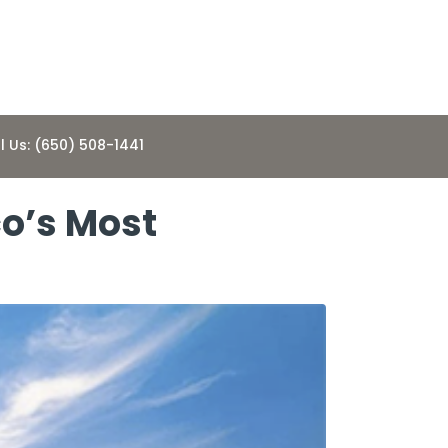
l Us: (650) 508-1441
co’s Most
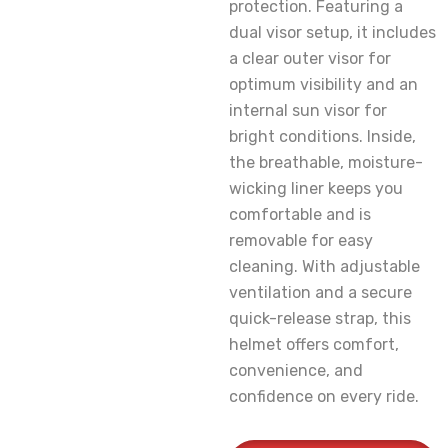
protection. Featuring a
dual visor setup, it includes
a clear outer visor for
optimum visibility and an
internal sun visor for
bright conditions. Inside,
the breathable, moisture-
wicking liner keeps you
comfortable and is
removable for easy
cleaning. With adjustable
ventilation and a secure
quick-release strap, this
helmet offers comfort,
convenience, and
confidence on every ride.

------------------------------------

Exercise details: Each line of the records with the word "visor" in it is to be copied.

Exercise response:
dual visor setup, it includes
a clear outer visor for
internal sun visor for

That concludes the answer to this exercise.